# Provided data
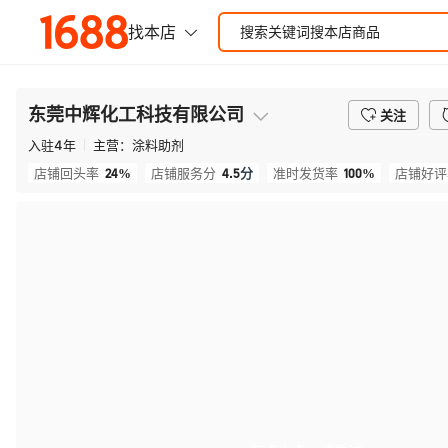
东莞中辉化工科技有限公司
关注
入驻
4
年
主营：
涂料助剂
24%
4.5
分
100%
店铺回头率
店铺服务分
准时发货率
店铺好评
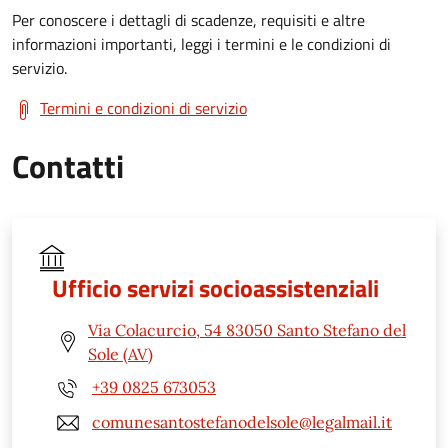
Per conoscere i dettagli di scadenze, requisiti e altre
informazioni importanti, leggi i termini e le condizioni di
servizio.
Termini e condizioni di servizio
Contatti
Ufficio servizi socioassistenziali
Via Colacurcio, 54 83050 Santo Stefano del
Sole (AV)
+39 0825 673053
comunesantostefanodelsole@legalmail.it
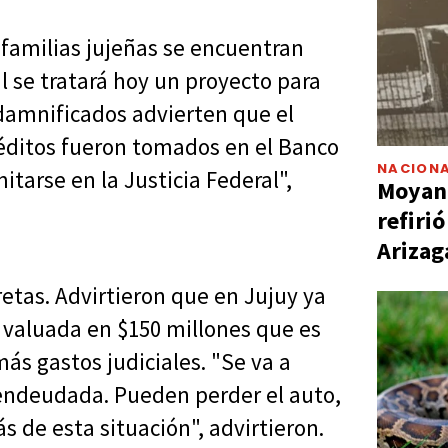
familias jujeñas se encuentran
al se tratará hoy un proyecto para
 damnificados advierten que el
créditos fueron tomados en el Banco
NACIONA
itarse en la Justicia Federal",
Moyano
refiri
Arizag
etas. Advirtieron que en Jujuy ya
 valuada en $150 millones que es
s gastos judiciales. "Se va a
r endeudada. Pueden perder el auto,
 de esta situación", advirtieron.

* * *

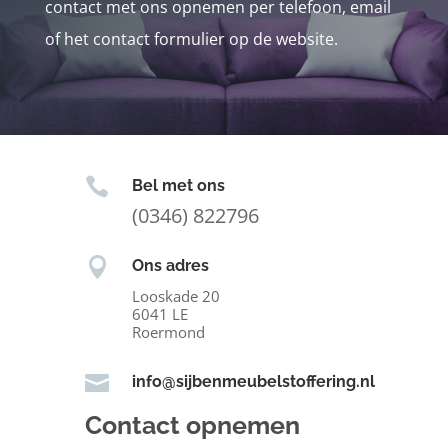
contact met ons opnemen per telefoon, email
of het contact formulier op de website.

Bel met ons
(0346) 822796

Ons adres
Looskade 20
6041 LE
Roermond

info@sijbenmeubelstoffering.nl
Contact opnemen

# Work request
In these entries, please give the number of lines holding the string "condizioni" and nothing more.

# Response to this exercise
2